Che Confindustria e associazioni padronali siano accorse all'invito di Salvini è comprensibile: hanno omaggiato il loro principale referente oggi, e il possibile capo del (proprio) governo domani, cogliendo lo spunto oltretutto per ricordare alla Lega le sue promesse. Ma che ci faceva a quel tavolo Maurizio Landini? Fare tappezzeria alla cerimonia imbandita dal ministro degli interni più reazionario dell'ultimo mezzo secolo non è stato forse un passaggio penoso?

Penoso, ma non casuale. Se i padroni vanno da Salvini, meglio seguirli per evitare malintesi. È la linea del "patto per la fabbrica", già inaugurato con l'appello congiunto tra burocrazie sindacali e Confindustria in occasione delle elezioni europee, con la celebrazione dell'accordo Ilva, con la richiesta comune di una riduzione del cuneo fiscale, a spese dell'erario e a tutela dei profitti. Confindustria usa la burocrazia sindacale per battere cassa. La burocrazia si riduce a zerbino di Confindustria. La presenza di Landini al tavolo di Salvini è il risvolto indiretto di questo patto.

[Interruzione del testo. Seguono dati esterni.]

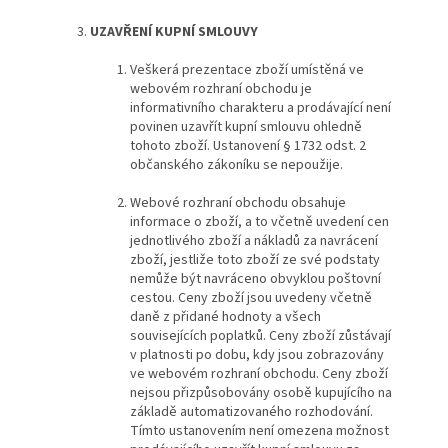
UZAVŘENÍ KUPNÍ SMLOUVY
Veškerá prezentace zboží umístěná ve
webovém rozhraní obchodu je
informativního charakteru a prodávající není
povinen uzavřít kupní smlouvu ohledně
tohoto zboží. Ustanovení § 1732 odst. 2
občanského zákoníku se nepoužije.
Webové rozhraní obchodu obsahuje
informace o zboží, a to včetně uvedení cen
jednotlivého zboží a nákladů za navrácení
zboží, jestliže toto zboží ze své podstaty
nemůže být navráceno obvyklou poštovní
cestou. Ceny zboží jsou uvedeny včetně
daně z přidané hodnoty a všech
souvisejících poplatků. Ceny zboží zůstávají
v platnosti po dobu, kdy jsou zobrazovány
ve webovém rozhraní obchodu. Ceny zboží
nejsou přizpůsobovány osobě kupujícího na
základě automatizovaného rozhodování.
Tímto ustanovením není omezena možnost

È paradossale: il governo Salvini-Di Maio non vuole e non può negoziare realmente con la burocrazia sindacale, perché non può esporre a interferenze esterne il fragile equilibrio di maggioranza tra Lega e M5S. In compenso la burocrazia sindacale non solo non sviluppa una mobilitazione reale contro il governo, fosse pure sulla propria piattaforma fantasma, ma è disposta a far regali di immagine al suo ministro più reazionario pur di proteggere il proprio patto coi padroni.

Matteo Salvini si serve anche della pavidità di burocrati da tappezzeria.
Lavoratori, donne, migranti sapranno chi ringraziare.